I don't tie the front or back, just straps. 
Not that I would suggest you do such a thing, but 25,000km in and they haven't moved once.


----------



## damo83 (Apr 27, 2011)

I just use ratchet straps on both of the racks. The shape of the hull prevents it moving backwards or forwards once strapped down tight...


----------



## Oddrod (Sep 27, 2009)

I just use two straps. My kayaks are short at under 3m and the broadest part of the kayak fits between the straps and there's no real need to tie the front and back. I've travelled at 110 on the highway with no problems at all. If I had longer kayaks however I'd probably tie front and back.


----------



## Barrabundy (Sep 29, 2008)

damo83 said:


> I just use ratchet straps on both of the racks. The shape of the hull prevents it moving backwards or forwards once strapped down tight...


x2.

I now use 2 straps on the front bar as I arrived at a fishing spot once with the kayak missing...didn't even notice it part company in the dark. I don't know if just forgot to tie it down in front after being interrupted while loading or whether the front strap failed. If the front strap failed, which I doubt, there would be less chance that 2 would fail at the same time. Probably over-kill especially as it was probably my absent mindedness but once bitten, twice shy as they say.

....and I've travelled as fast as the four little wheels on my ute will go (on private roads of course)


----------



## keza (Mar 6, 2007)

I sharpened the front of mine and don't tie it on at all.


----------



## Nativeman (Sep 6, 2005)

For my kayaks that have been under 4.25 long I have just used the two straps across the middle. For this I find Cam Lock straps are best.

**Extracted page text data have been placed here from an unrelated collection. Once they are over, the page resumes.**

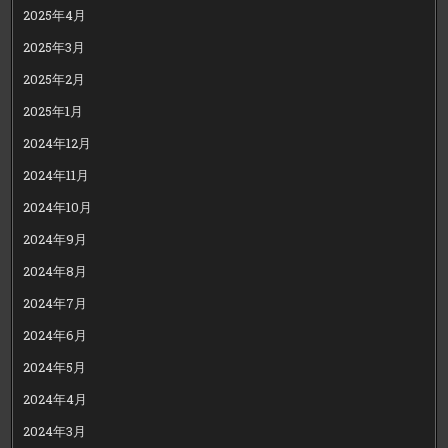
2025年4月
2025年3月
2025年2月
2025年1月
2024年12月
2024年11月
2024年10月
2024年9月
2024年8月
2024年7月
2024年6月
2024年5月
2024年4月
2024年3月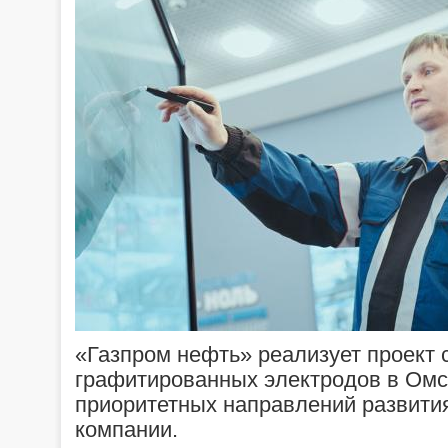
«Газпром нефть» реализует проект 
графитированных электродов в Омск
приоритетных направлений развити
компании.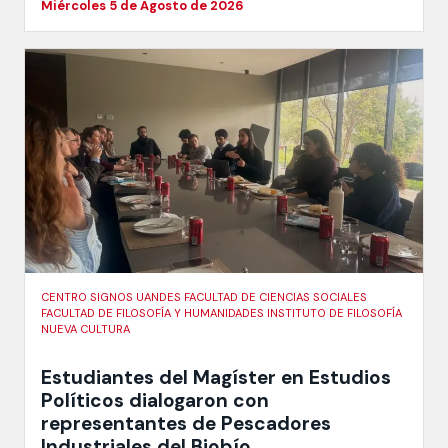
Miércoles 5 de Agosto de 2026
CENTRO SIGNOS UANDES FACULTAD DE CIENCIAS SOCIALES
FACULTAD DE FILOSOFÍA Y HUMANIDADES INSTITUTO DE FILOSOFÍA
NUEVA CULTURA
Estudiantes del Magíster en Estudios
Políticos dialogaron con
representantes de Pescadores
Industriales del Biobío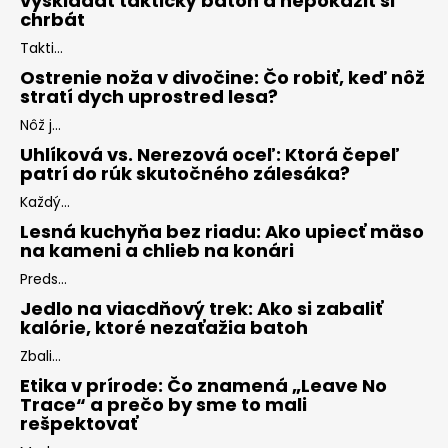
vyskladať taktický batoh a nepokaziť si
chrbát
Takti...
Ostrenie noža v divočine: Čo robiť, keď nôž
stratí dych uprostred lesa?
Nôž j...
Uhlíková vs. Nerezová oceľ: Ktorá čepeľ
patrí do rúk skutočného zálesáka?
Každý...
Lesná kuchyňa bez riadu: Ako upiecť mäso
na kameni a chlieb na konári
Preds...
Jedlo na viacdňový trek: Ako si zabaliť
kalórie, ktoré nezaťažia batoh
Zbali...
Etika v prírode: Čo znamená „Leave No
Trace“ a prečo by sme to mali
rešpektovať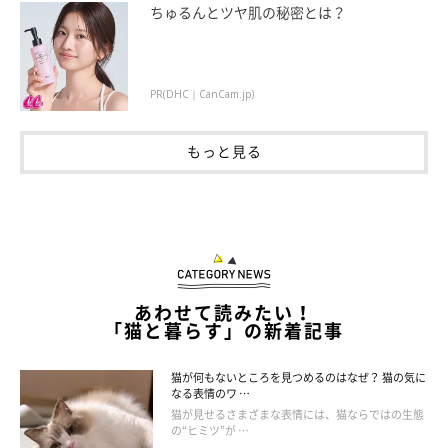
ちゅるんとツヤ肌の秘密とは？
PR(DHC｜CanCam.jp)
優しく排せつをサポート
もっと見る
優しく丁寧に子猫の排せつをサポートしてあげましょう。
子猫が母親にお尻をなめてもらって排せつするのは、生後3週齢
程度まで。母猫がいない場合は、人が代わりに行う必要がありま
す。用意するのは、ぬるま湯に浸したガーゼ。肛門近くを軽くト
ントンと叩いて刺激してあげましょう。ゴシゴシこすってしまう
あわせて読みたい！
「猫と暮らす」の新着記事
のはNGです。じんわりオシッコがしみ出してくればOKです。
猫が何もないところを見つめるのはなぜ？ 猫の気に
なる表情のワ …
猫が見せるさまざまな表情には、猫ならではの生態
の“ヒミツ”が …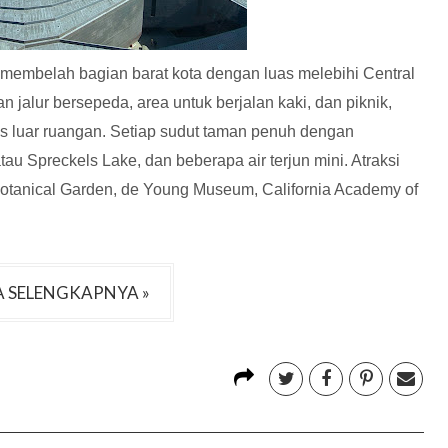
 membelah bagian barat kota dengan luas melebihi Central
 jalur bersepeda, area untuk berjalan kaki, dan piknik,
s luar ruangan. Setiap sudut taman penuh dengan
au Spreckels Lake, dan beberapa air terjun mini. Atraksi
otanical Garden, de Young Museum, California Academy of
 SELENGKAPNYA »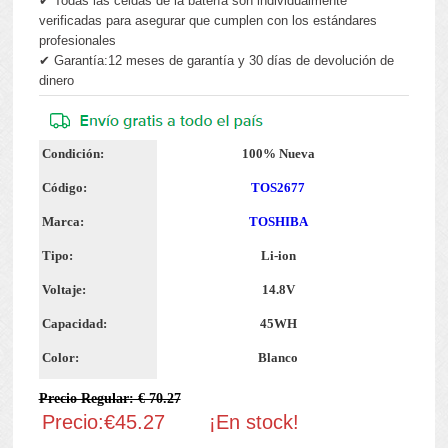
✔ Todas las celdas de la batería son individualmente
verificadas para asegurar que cumplen con los estándares
profesionales
✔ Garantía:12 meses de garantía y 30 días de devolución de
dinero
Condición:
100% Nueva
Código:
TOS2677
Marca:
TOSHIBA
Tipo:
Li-ion
Voltaje:
14.8V
Capacidad:
45WH
Color:
Blanco
Precio Regular: € 70.27
Precio:€45.27
¡En stock!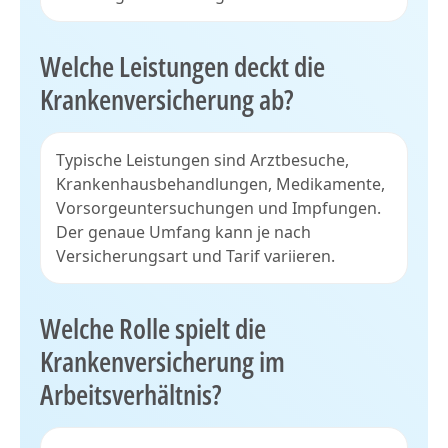
Welche Leistungen deckt die
Krankenversicherung ab?
Typische Leistungen sind Arztbesuche,
Krankenhausbehandlungen, Medikamente,
Vorsorgeuntersuchungen und Impfungen.
Der genaue Umfang kann je nach
Versicherungsart und Tarif variieren.
Welche Rolle spielt die
Krankenversicherung im
Arbeitsverhältnis?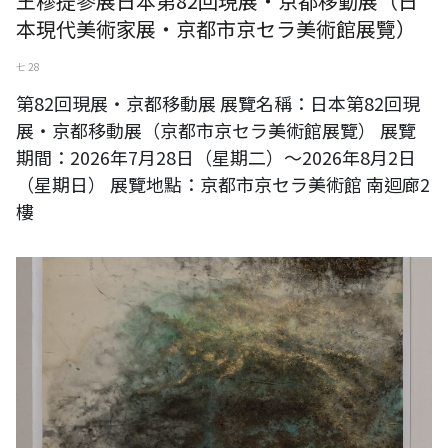
王穆提參展日本第82回現展・京都移動展（日
本現代美術家展・京都市京セラ美術館展覽）
七 28
第82回現展・京都移動展 展覽名稱：日本第82回現
展・京都移動展（京都市京セラ美術館展覽） 展覽
期間：2026年7月28日（星期二）～2026年8月2日
（星期日） 展覽地點：京都市京セラ美術館 南迴廊2
樓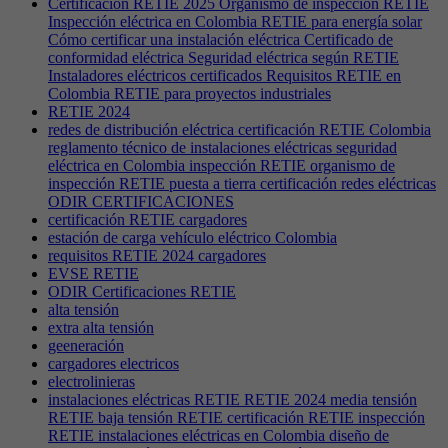
Certificación RETIE 2025 Organismo de inspección RETIE
Inspección eléctrica en Colombia RETIE para energía solar
Cómo certificar una instalación eléctrica Certificado de
conformidad eléctrica Seguridad eléctrica según RETIE
Instaladores eléctricos certificados Requisitos RETIE en
Colombia RETIE para proyectos industriales
RETIE 2024
redes de distribución eléctrica certificación RETIE Colombia
reglamento técnico de instalaciones eléctricas seguridad
eléctrica en Colombia inspección RETIE organismo de
inspección RETIE puesta a tierra certificación redes eléctricas
ODIR CERTIFICACIONES
certificación RETIE cargadores
estación de carga vehículo eléctrico Colombia
requisitos RETIE 2024 cargadores
EVSE RETIE
ODIR Certificaciones RETIE
alta tensión
extra alta tensión
geeneración
cargadores electricos
electrolinieras
instalaciones eléctricas RETIE RETIE 2024 media tensión
RETIE baja tensión RETIE certificación RETIE inspección
RETIE instalaciones eléctricas en Colombia diseño de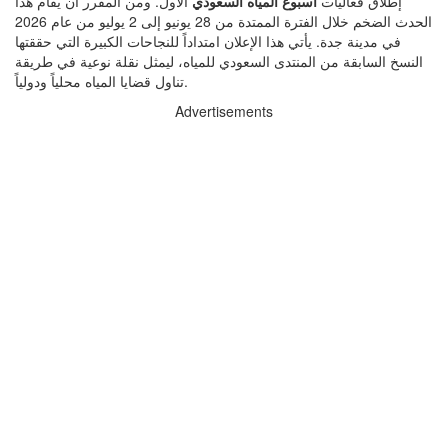
إطلاق فعاليات
أسبوع المياه السعودي
الأول. ومن المقرر أن يقام هذا
الحدث الضخم خلال الفترة الممتدة من 28 يونيو إلى 2 يوليو من عام 2026
في مدينة جدة. يأتي هذا الإعلان امتداداً للنجاحات الكبيرة التي حققتها
النسخ السابقة من المنتدى السعودي للمياه، ليمثل نقلة نوعية في طريقة
تناول قضايا المياه محلياً ودولياً.
Advertisements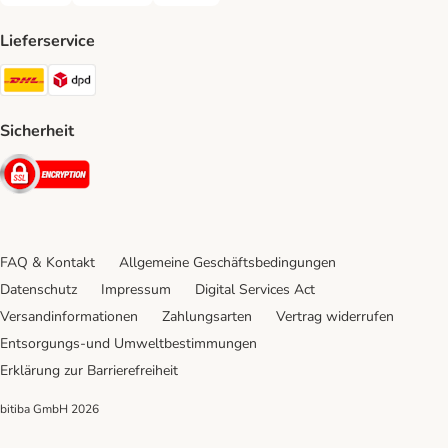
Lieferservice
DHL Shipping Method
DPD Shipping Method
Sicherheit
Security
FAQ & Kontakt
Allgemeine Geschäftsbedingungen
Datenschutz
Impressum
Digital Services Act
Versandinformationen
Zahlungsarten
Vertrag widerrufen
Entsorgungs-und Umweltbestimmungen
Erklärung zur Barrierefreiheit
bitiba GmbH
2026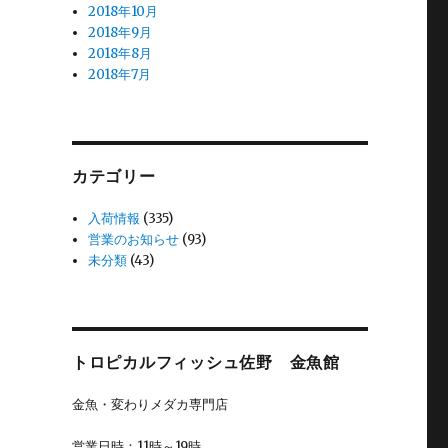
2018年10月
2018年9月
2018年8月
2018年7月
カテゴリー
入荷情報
(335)
営業のお知らせ
(93)
未分類
(43)
トロピカルフィッシュ佐野 金魚館
金魚・変わりメダカ専門店
営業日時：11時～19時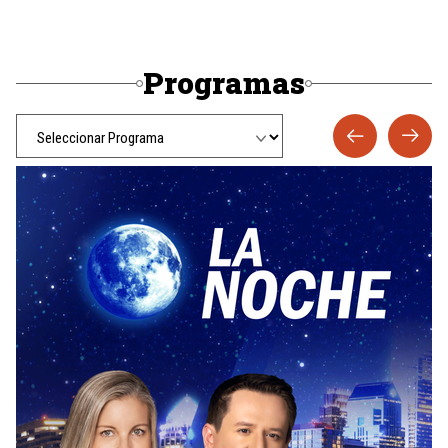
Programas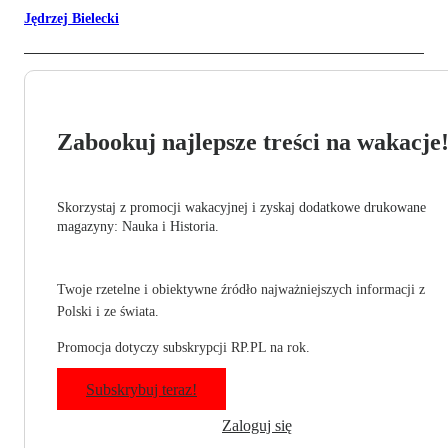
Jędrzej Bielecki
Zabookuj najlepsze treści na wakacje
Skorzystaj z promocji wakacyjnej i zyskaj dodatkowe drukowane
magazyny: Nauka i Historia.
Twoje rzetelne i obiektywne źródło najważniejszych informacji z
Polski i ze świata.
Promocja dotyczy subskrypcji RP.PL na rok.
Subskrybuj teraz!
Zaloguj się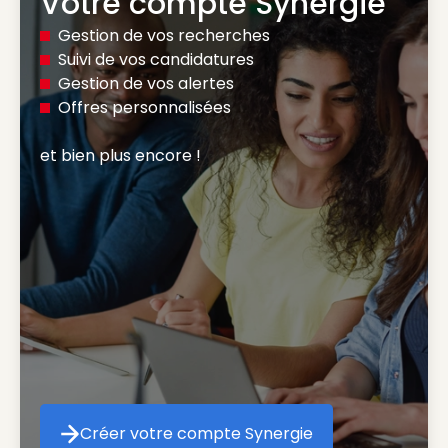
Votre compte Synergie
Gestion de vos recherches
Suivi de vos candidatures
Gestion de vos alertes
Offres personnalisées
et bien plus encore ! 
Créer votre compte Synergie
Créer votre compte Synergie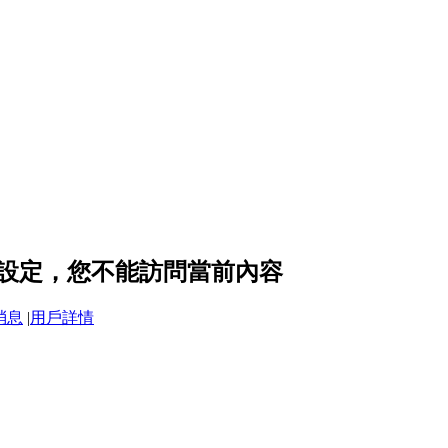
隱私設定，您不能訪問當前內容
消息
|
用戶詳情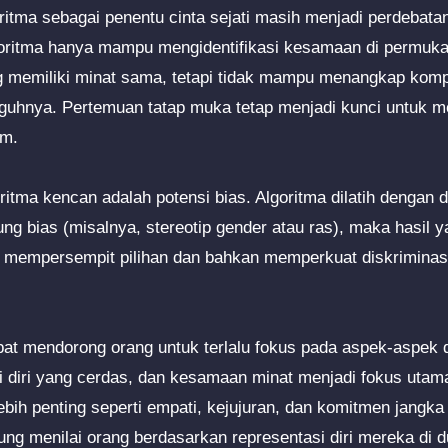
itma sebagai penentu cinta sejati masih menjadi perdebatan
oritma hanya mampu mengidentifikasi kesamaan di permukaa
memiliki minat sama, tetapi tidak mampu menangkap komp
guhnya. Pertemuan tatap muka tetap menjadi kunci untuk m
am.
goritma kencan adalah potensi bias. Algoritma dilatih dengan 
g bias (misalnya, stereotip gender atau ras), maka hasil y
at mempersempit pilihan dan bahkan memperkuat diskriminas
apat mendorong orang untuk terlalu fokus pada aspek-aspek d
i diri yang cerdas, dan kesamaan minat menjadi fokus utama
lebih penting seperti empati, kejujuran, dan komitmen jangka
rung menilai orang berdasarkan representasi diri mereka di 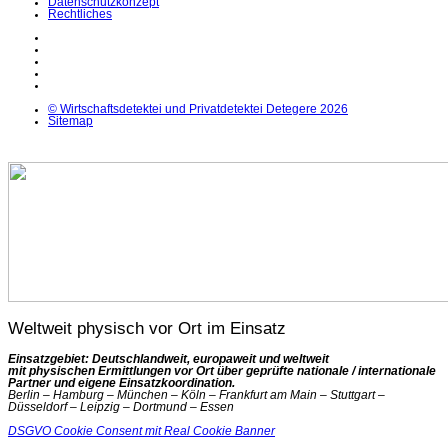
Datenschutzkonzept
Rechtliches
LinkedIn
Facebook
Instagram
YouTube
X
© Wirtschaftsdetektei und Privatdetektei Detegere 2026
Sitemap
Weltweit physisch vor Ort im Einsatz
Einsatzgebiet: Deutschlandweit, europaweit und weltweit
mit physischen Ermittlungen vor Ort über geprüfte nationale / internationale
Partner und eigene Einsatzkoordination.
Berlin – Hamburg – München – Köln – Frankfurt am Main – Stuttgart –
Düsseldorf – Leipzig – Dortmund – Essen
DSGVO Cookie Consent mit Real Cookie Banner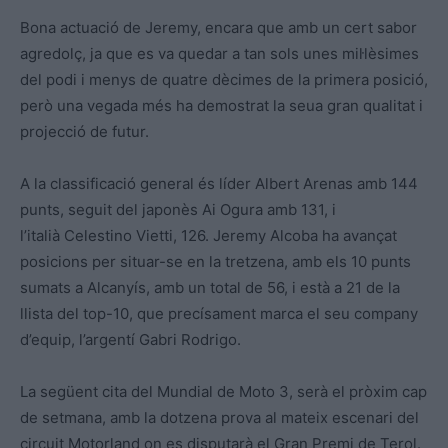
Bona actuació de Jeremy, encara que amb un cert sabor
agredolç, ja que es va quedar a tan sols unes mil·lèsimes
del podi i menys de quatre dècimes de la primera posició,
però una vegada més ha demostrat la seua gran qualitat i
projecció de futur.
A la classificació general és líder Albert Arenas amb 144
punts, seguit del japonès Ai Ogura amb 131, i
l’italià Celestino Vietti, 126. Jeremy Alcoba ha avançat
posicions per situar-se en la tretzena, amb els 10 punts
sumats a Alcanyís, amb un total de 56, i està a 21 de la
llista del top-10, que precísament marca el seu company
d’equip, l’argentí Gabri Rodrigo.
La següent cita del Mundial de Moto 3, serà el pròxim cap
de setmana, amb la dotzena prova al mateix escenari del
circuit Motorland on es disputarà el Gran Premi de Terol.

When I transported the Ultra 4.7 I used the same straps but with the addition of front and rear tie downs, For this I use Thule Quick Draw Tiedowns, a little on the expensive side but so easy to attach and tie firmly.

Cheers


----------



## legs2691 (Jun 19, 2010)

A rope or strap should ALWAYS be used on the front, as this is in the eye sight of the driver and any movement of the kayak either side ways or forwards will be indacated by a slack rope or angle change. It is an early indacator of things that could go very badly!


----------



## ELM (Jul 14, 2008)

Kayaks should be tied to the rack, then from front with a V and from the back, if you use binders, put a twist in the binder to eliminate vibrate or flap. Your kayak hanging out over any vehicle has the potential to became a very large sail first and a missile second. Sure it may sit there and not move for 10km or 100,000 km but what happens the day it does, do you think the person it impales will want to here that.

What if the roof rack separates? While the roof racks (and car roofs for that matter), might be rated for weight (downward force), are they rated for upward force) if the wind gets under the kayak and starts lifting?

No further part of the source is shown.